*** Opening Records ***

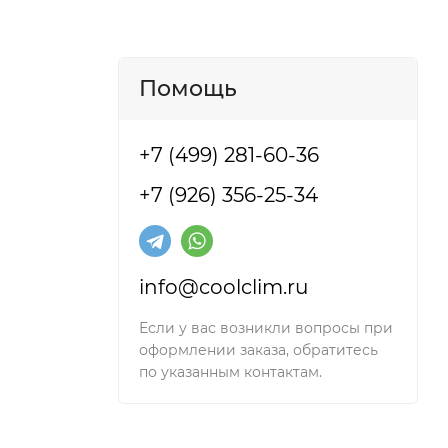
Помощь
епления
+7 (499) 281-60-36
+7 (926) 356-25-34
info@coolclim.ru
Если у вас возникли вопросы при
ихся с
оформлении заказа, обратитесь
по указанным контактам.
ьзование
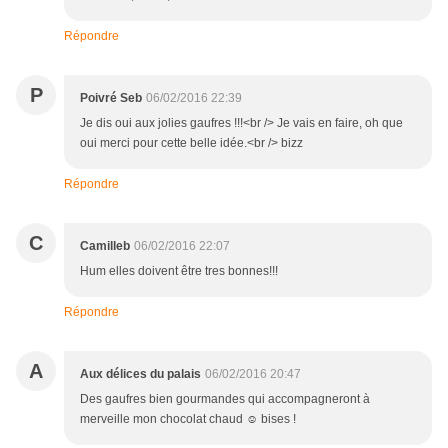
Répondre
P
Poivré Seb
06/02/2016 22:39
Je dis oui aux jolies gaufres !!!<br /> Je vais en faire, oh que
oui merci pour cette belle idée.<br /> bizz
Répondre
C
Camilleb
06/02/2016 22:07
Hum elles doivent être tres bonnes!!!
Répondre
A
Aux délices du palais
06/02/2016 20:47
Des gaufres bien gourmandes qui accompagneront à
merveille mon chocolat chaud ☺ bises !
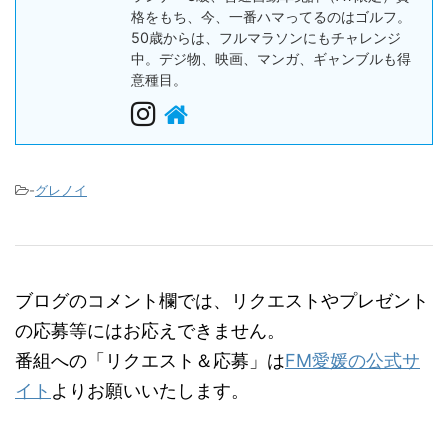
格をもち、今、一番ハマってるのはゴルフ。
50歳からは、フルマラソンにもチャレンジ
中。デジ物、映画、マンガ、ギャンブルも得
意種目。
-
グレノイ
ブログのコメント欄では、リクエストやプレゼント
の応募等にはお応えできません。
番組への「リクエスト＆応募」は
FM愛媛の公式サ
イト
よりお願いいたします。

*** Closing Records ***

Exercise details: Transcribe the data verbatim. No picture belongs in the result.

Answer box:
Помощь
епления
+7 (499) 281-60-36
+7 (926) 356-25-34
info@coolclim.ru
Если у вас возникли вопросы при
ихся с
оформлении заказа, обратитесь
по указанным контактам.
ьзование
Répondre
P
Poivré Seb
06/02/2016 22:39
Je dis oui aux jolies gaufres !!!<br /> Je vais en faire, oh que
oui merci pour cette belle idée.<br /> bizz
Répondre
C
Camilleb
06/02/2016 22:07
Hum elles doivent être tres bonnes!!!
Répondre
A
Aux délices du palais
06/02/2016 20:47
Des gaufres bien gourmandes qui accompagneront à
merveille mon chocolat chaud ☺ bises !
格をもち、今、一番ハマってるのはゴルフ。
50歳からは、フルマラソンにもチャレンジ
中。デジ物、映画、マンガ、ギャンブルも得
意種目。
-
グレノイ
ブログのコメント欄では、リクエストやプレゼント
の応募等にはお応えできません。
番組への「リクエスト＆応募」は
FM愛媛の公式サ
イト
よりお願いいたします。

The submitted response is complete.